____ Excerpted data
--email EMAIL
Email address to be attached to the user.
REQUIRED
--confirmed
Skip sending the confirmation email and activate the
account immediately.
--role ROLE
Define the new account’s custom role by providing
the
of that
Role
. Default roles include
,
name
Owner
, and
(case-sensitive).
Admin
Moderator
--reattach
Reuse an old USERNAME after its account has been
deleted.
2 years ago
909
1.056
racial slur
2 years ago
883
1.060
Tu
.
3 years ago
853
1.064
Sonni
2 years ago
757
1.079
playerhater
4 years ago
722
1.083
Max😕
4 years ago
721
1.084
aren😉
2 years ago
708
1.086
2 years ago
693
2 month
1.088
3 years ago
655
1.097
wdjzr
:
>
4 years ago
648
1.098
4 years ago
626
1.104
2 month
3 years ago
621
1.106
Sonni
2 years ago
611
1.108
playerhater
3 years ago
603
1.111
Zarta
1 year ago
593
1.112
________
____ Excerpted data
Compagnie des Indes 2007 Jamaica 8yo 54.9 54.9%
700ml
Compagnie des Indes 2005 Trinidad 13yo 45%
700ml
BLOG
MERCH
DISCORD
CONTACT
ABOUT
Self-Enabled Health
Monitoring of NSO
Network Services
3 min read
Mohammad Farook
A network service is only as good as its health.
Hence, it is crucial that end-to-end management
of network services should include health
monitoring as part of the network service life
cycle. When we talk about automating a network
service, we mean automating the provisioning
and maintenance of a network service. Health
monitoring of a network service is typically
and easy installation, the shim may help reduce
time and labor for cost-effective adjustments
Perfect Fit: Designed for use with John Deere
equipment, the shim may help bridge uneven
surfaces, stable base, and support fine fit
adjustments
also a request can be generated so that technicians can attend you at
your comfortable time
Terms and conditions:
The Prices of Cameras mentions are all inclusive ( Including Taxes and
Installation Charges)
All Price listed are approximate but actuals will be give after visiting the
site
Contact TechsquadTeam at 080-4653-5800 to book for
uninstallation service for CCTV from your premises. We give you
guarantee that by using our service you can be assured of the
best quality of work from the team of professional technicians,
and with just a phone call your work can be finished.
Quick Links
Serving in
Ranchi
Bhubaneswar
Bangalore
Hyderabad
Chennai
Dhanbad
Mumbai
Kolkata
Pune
________
- _Action item_: Considering only lines that hold the word "after", work out how many appear in the listing above and give that number only.

- _Result of the exercise_: 2